▶ _Problem details_: For every entry below, retype it exactly as it reads.

[Transcribed page contents]
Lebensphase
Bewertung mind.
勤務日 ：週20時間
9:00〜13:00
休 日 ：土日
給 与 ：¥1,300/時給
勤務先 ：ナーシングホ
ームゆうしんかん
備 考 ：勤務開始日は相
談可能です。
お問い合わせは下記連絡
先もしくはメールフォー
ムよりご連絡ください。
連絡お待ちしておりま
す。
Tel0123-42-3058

▶ _Answer for this exercise_:
Lebensphase
Bewertung mind.
勤務日 ：週20時間
9:00〜13:00
休 日 ：土日
給 与 ：¥1,300/時給
勤務先 ：ナーシングホ
ームゆうしんかん
備 考 ：勤務開始日は相
談可能です。
お問い合わせは下記連絡
先もしくはメールフォー
ムよりご連絡ください。
連絡お待ちしておりま
す。
Tel0123-42-3058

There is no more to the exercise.